Project Canvas is a joint venture between the BBC and five other partners to develop and promote a common standard that would allow viewers with a broadband connection to watch on their television sets on-demand services, such as the BBC iPlayer or the ITV Player, and other internet content, as well as ordinary linear television content. This would be via a device such as a set-top box connected to the internet. According to the Canvas partners viewers would have to have a broadband subscription but would not pay any additional subscription for the content.
The Trust proposed some conditions on the BBC's participation in the venture, to 'secure public value and lessen any adverse impact Canvas might have on the wider market, where possible.'
There will now be a period of consultation on the provisional conclusions closing on 2 February 2010, after which the Trust will reach its final decision.

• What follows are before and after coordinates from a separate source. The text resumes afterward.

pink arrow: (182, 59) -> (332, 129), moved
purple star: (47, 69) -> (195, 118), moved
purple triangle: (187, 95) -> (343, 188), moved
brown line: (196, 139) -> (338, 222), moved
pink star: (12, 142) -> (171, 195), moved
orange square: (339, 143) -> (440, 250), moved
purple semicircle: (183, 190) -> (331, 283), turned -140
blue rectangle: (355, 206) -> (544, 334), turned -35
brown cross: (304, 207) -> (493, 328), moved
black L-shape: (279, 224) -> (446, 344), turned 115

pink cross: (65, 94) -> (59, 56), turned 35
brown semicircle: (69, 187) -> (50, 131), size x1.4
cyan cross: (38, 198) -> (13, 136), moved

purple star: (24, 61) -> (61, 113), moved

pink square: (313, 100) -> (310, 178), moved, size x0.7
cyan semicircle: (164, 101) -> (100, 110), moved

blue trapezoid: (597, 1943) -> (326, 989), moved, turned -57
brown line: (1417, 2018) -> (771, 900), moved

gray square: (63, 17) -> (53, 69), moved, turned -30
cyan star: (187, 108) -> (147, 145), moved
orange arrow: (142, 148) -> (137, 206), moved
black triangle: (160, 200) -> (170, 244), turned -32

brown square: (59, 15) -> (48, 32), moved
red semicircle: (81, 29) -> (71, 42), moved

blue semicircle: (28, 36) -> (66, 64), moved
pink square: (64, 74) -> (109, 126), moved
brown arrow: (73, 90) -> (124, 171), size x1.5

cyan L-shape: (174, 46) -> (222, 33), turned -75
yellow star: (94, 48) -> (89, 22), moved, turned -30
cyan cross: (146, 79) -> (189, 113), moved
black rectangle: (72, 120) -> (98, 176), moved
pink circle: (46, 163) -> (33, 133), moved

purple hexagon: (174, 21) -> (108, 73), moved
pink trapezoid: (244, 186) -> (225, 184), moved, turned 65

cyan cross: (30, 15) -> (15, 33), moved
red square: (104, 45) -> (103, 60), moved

Diane Coyle, Chair of the Trust's Strategic Approvals Committee, said: "One of the BBC's aims is to bring the benefits of emerging communications technologies to the public.
"After careful consideration, the Trust has provisionally concluded that Canvas is likely to benefit licence fee payers. We believe Canvas could be an important part of the way in which the BBC delivers its services in the future.
"Our provisional conclusions include some conditions on the BBC's involvement. These conditions are designed to help secure the public value we identified and to help minimise, where possible, any potential harmful effects on the market. We will now be consulting industry and the public on our provisional conclusions. The last stage of the process will be to consider the responses to that consultation before reaching our final decision."